食後のデザートにイチゴを出し、練乳を添えて楽しんでいると、玄関のチャイムが鳴った。昨日手配しておいた品だ。配送員の二人がかりで運ばれる巨大な段ボールが、リビングの壁際に置かれる。
「あら? なにかしらこれ」
「家電だよ。設置をお願いしてある」
梱包が剥がされると、黒光りするフラットなパネルが姿を現した。42インチの薄型プラズマテレビだ。ブラウン管の奥行きがない、一枚の黒い板のようなフォルム。

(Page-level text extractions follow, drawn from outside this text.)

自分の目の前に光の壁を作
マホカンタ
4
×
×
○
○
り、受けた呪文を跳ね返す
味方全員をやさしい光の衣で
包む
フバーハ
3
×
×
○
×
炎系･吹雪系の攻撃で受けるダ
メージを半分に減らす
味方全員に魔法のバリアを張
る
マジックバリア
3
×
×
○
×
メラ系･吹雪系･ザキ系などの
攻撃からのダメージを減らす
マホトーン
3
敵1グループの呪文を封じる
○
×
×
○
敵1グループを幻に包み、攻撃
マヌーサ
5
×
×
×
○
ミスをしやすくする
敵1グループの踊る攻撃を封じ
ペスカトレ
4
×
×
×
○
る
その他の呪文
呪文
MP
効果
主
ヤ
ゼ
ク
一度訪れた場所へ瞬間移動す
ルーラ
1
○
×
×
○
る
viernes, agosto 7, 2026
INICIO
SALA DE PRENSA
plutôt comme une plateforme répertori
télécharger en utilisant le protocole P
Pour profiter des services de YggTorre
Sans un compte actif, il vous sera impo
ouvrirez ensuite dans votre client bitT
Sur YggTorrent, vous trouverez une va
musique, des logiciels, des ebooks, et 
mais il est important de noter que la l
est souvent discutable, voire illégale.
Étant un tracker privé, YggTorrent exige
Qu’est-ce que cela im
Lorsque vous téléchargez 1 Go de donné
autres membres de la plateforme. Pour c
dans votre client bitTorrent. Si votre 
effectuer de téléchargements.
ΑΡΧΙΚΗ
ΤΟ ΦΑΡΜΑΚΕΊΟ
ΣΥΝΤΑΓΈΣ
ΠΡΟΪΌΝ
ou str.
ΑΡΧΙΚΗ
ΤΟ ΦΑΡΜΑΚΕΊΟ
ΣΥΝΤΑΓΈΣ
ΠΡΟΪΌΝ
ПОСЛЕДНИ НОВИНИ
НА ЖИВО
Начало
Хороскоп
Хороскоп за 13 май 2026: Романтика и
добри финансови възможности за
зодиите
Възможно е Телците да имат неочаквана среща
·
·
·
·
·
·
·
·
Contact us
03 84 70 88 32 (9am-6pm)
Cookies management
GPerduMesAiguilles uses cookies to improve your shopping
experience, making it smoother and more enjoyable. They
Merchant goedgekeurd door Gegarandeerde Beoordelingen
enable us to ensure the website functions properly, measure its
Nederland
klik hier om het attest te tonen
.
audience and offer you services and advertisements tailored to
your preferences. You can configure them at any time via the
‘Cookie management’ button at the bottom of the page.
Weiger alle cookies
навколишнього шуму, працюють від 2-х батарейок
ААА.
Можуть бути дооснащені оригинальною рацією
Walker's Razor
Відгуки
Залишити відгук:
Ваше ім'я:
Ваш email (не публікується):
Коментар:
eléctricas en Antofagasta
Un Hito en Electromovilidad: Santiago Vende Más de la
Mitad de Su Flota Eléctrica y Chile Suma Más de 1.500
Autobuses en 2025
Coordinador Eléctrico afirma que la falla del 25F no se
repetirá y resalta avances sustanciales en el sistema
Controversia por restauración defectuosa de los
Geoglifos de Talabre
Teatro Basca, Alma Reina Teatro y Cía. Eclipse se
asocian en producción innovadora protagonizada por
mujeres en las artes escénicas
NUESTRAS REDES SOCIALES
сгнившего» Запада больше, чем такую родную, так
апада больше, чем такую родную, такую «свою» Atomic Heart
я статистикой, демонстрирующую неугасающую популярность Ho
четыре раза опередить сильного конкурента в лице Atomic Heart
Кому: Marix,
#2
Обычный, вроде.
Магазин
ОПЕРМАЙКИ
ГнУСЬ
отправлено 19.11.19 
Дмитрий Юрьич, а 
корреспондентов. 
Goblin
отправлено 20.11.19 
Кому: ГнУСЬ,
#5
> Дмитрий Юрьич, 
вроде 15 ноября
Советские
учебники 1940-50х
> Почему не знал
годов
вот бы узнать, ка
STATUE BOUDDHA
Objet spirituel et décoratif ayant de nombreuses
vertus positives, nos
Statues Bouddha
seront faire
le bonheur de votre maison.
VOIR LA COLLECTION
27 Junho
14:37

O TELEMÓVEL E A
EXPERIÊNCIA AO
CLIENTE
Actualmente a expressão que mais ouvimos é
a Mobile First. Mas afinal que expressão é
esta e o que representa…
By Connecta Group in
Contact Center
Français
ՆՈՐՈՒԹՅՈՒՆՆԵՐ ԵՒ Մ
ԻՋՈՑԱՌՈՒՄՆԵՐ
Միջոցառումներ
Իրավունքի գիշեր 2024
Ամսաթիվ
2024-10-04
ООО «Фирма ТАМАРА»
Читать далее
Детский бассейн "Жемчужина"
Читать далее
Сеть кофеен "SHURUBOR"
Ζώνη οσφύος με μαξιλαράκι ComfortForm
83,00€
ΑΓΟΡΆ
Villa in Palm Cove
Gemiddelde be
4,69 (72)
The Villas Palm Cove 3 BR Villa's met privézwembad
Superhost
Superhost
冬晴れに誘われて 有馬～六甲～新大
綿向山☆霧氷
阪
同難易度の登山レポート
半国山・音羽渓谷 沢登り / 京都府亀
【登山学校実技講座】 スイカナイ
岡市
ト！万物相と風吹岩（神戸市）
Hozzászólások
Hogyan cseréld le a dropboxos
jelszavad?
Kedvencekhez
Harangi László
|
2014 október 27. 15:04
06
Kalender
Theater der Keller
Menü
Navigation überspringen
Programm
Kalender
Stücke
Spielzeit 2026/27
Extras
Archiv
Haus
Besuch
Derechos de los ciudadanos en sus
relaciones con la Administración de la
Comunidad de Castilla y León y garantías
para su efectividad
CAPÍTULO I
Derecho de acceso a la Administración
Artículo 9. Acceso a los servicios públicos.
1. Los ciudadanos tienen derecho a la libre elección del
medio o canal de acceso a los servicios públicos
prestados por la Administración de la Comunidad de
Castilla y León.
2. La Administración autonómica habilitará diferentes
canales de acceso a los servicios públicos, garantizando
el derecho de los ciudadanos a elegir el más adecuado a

「嘘。これ、壁掛けテレビ!? 映画の中のセットじゃない!」
「Oh my god... Leo, あなた本当に趣味には妥協しないわね」
二人が壁に設置されたばかりの薄型テレビを見上げる。配線が完了し、配送員が帰った後で電源を入れた。カチッというリレー音の後、大画面に鮮やかな映像がパッと映し出される。DVDプレイヤーから出力された映画のワンシーンが、迫力を持って迫ってきた。スピーカーから響く低音も、今までのテレビとは段違いだ。
「画面が薄くなるだけで、部屋の空間がずいぶん広く感じるだろう?」
「ええ、本当に。まるで魔法みたいね」
母は感嘆の声を上げながら、ソファーの背もたれに深く体重を預けた。画面の中では、派手なカーチェイスが繰り広げられている。
その横で、母がテーブルの上の皿から最後の一つ残っていた大トロの巻き寿司を素早く口に放り込む。
「ちょっとマミー、それ私が狙ってたのに!」
「早い者勝ちよ、摩耶」
文句を言い合う二人のグラスに、残っていた冷酒を均等に注ぎ分ける。空になった瓶をテーブルの端に置き、再びテレビ画面へと視線を戻した。